Katib

Get started with Katib on Amazon EKS

Access AWS Services from Katib

In order to grant Katib experiment pods access to AWS resources, the corresponding profile in which the experiment is created needs to be configured with the AwsIamForServiceAccount plugin. To configure the AwsIamForServiceAccount plugin to work with Profiles, follow the steps below.

Prerequisites

Steps to configure Profiles with AWS IAM permissions can be found in the Profiles component guide. Follow those steps to configure the profile controller to work with the AwsIamForServiceAccount plugin.

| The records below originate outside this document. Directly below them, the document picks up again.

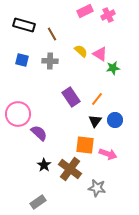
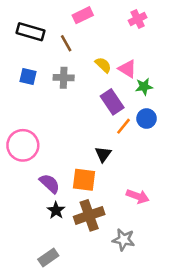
pink rectangle: (85, 11) -> (83, 15), moved
purple rectangle: (71, 97) -> (112, 102), moved
blue circle: (115, 120) -> (147, 119), moved
black triangle: (95, 121) -> (103, 154), moved
purple semicircle: (39, 133) -> (50, 184), moved
orange square: (85, 145) -> (84, 180), moved
brown cross: (70, 169) -> (89, 215), turned 35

The following is an example of a profile using the AwsIamForServiceAccount plugin:

apiVersion: kubeflow.org/v1
kind: Profile
metadata:
  name: some_profile
spec:
  owner:
    kind: User
    name: some-user@kubeflow.org
  plugins:
  - kind: AwsIamForServiceAccount
    spec:
      awsIamRole: arn:aws:iam::123456789012:role/some-profile-role

The AWS IAM permissions granted to the experiment pods are specified in the profile’s awsIamRole.

Configuration

Verify Prerequisites

You can verify that the profile was configured correctly by running the following commands:

export PROFILE_NAME=<name of the created profile>

kubectl get serviceaccount -n ${PROFILE_NAME} default-editor -oyaml | grep "eks.amazonaws.com/role-arn"

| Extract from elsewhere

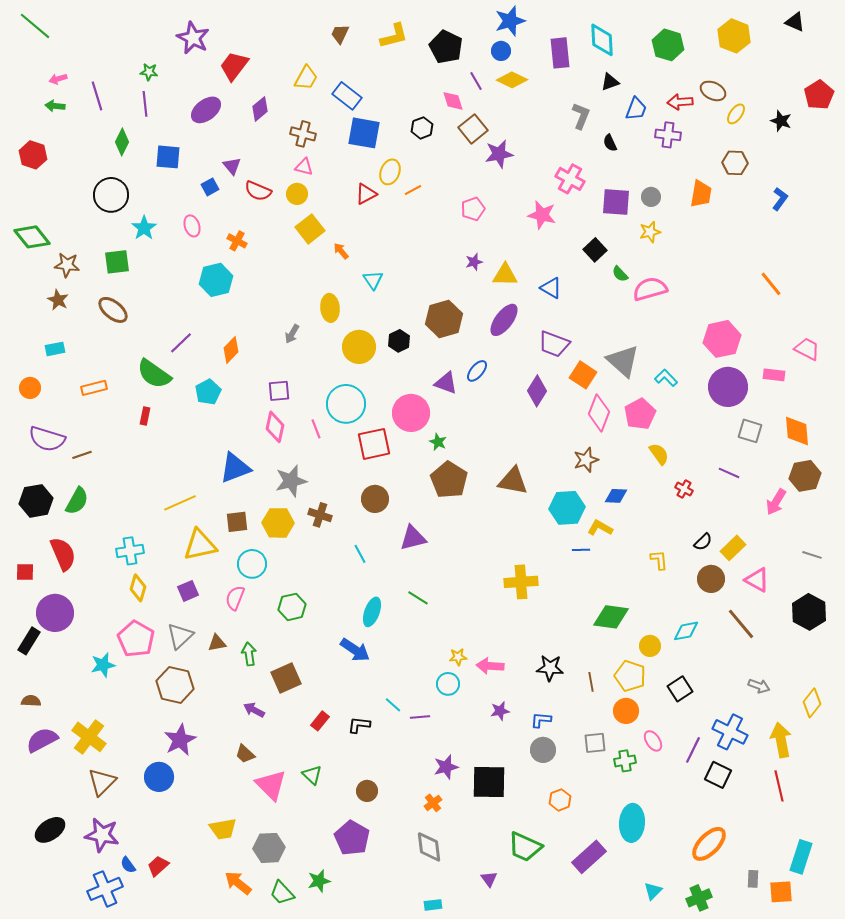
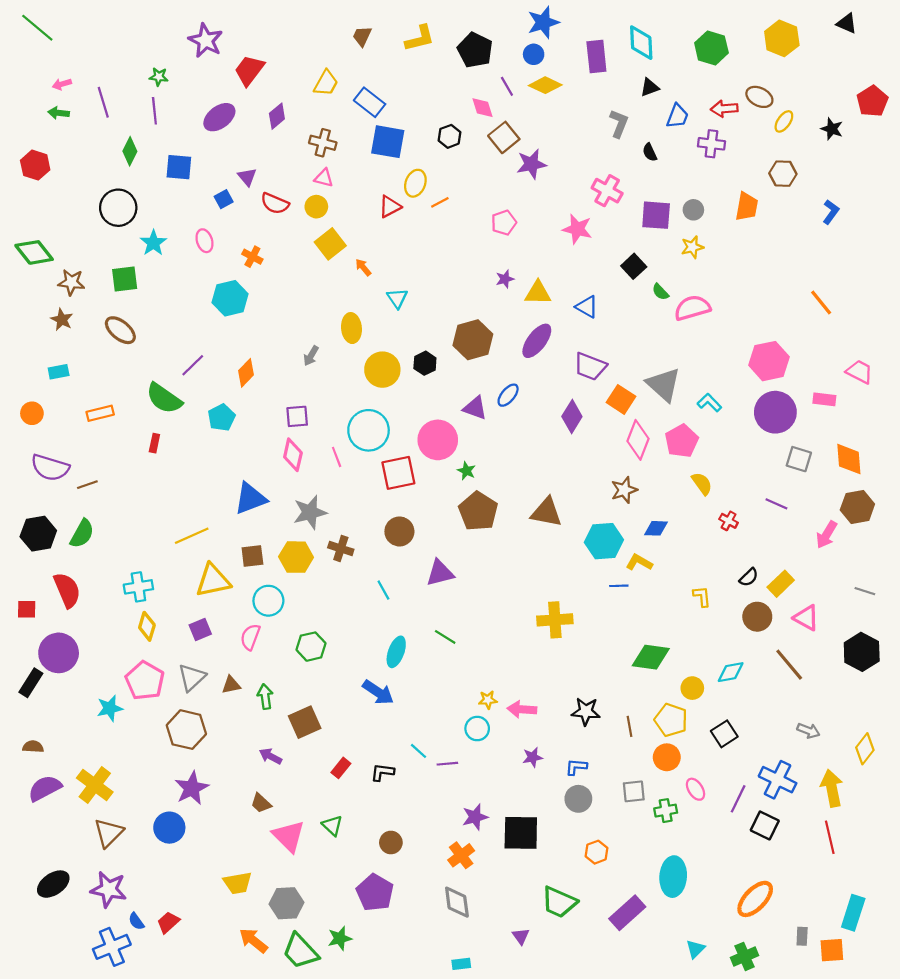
orange cross: (433, 803) -> (461, 855), size x1.4
green trapezoid: (282, 893) -> (300, 951), size x1.4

The output should look similar to the following:

eks.amazonaws.com/role-arn: arn:aws:iam::123456789012:role/some-profile-role

Experiment trial spec configuration

When creating Katib experiments, you must correctly configure the experiment trial spec.

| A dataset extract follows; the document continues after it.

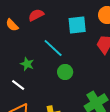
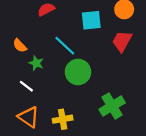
orange semicircle: (12, 25) -> (20, 46), moved
green circle: (65, 72) -> (78, 72), size x1.5

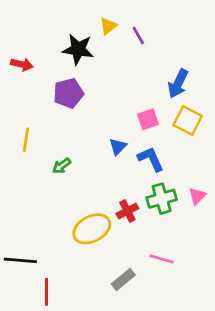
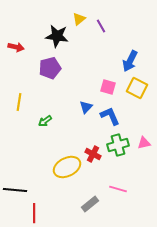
pink square: (148, 119) -> (108, 87), turned 35
pink triangle: (197, 196) -> (144, 143), turned 32
red cross: (127, 211) -> (93, 154), turned -35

The default-editor service account needs to be added to the trialSpec section of an experiment spec.

Specifically, the serviceAccountName field needs to be added under the Pod spec section with a value of default-editor.

For example, in the following experiment spec, the serviceAccountName field is added under the Pod spec of the Job spec:

apiVersion: kubeflow.org/v1beta1
kind: Experiment
metadata:
  namespace: some-profile
  name: some-name
spec:
  objective:
  ...
trialTemplate:
...
trialSpec:
  apiVersion: batch/v1
  kind: Job
  spec:
    template:
      metadata:
        annotations:
          sidecar.istio.io/inject: "false"
      spec:
        containers:
          - name: training-container
            image: public.ecr.aws/z1j2m4o4/kubeflow-katib-mxnet-mnist:latest
            command:
            ...  
        restartPolicy: Never
        serviceAccountName: default-editor    # This addition is necessary

As another example, in the following experiment spec the serviceAccountName field is added under the Pod spec of the TFJob spec:

apiVersion: kubeflow.org/v1beta1
kind: Experiment
metadata:
  namespace: some-profile
  name: some-name
spec:
  objective:
  ...
trialTemplate:
...
trialSpec:
  apiVersion: kubeflow.org/v1
  kind: TFJob
  metadata:
    generateName: tfjob
    namespace: your-user-namespace
  spec:
    tfReplicaSpecs:
      PS:
        replicas: 1
        ...
        spec:
          containers:
            - name: tensorflow
              image: gcr.io/your-project/your-image
              command:
              ...
          serviceAccountName: default-editor    # This addition is necessary
      Worker:
        replicas: 3
        ...
        spec:
          containers:
            - name: tensorflow
              image: gcr.io/your-project/your-image
              command:
              ...
          serviceAccountName: default-editor    # This addition is necessary

Config map configuration for katib-config

This configuration is only required if your Katib algorithm pod needs access to AWS services.

The katib-config component contains configurations involving metrics collection, tuning algorithms, and early stopping algorithms.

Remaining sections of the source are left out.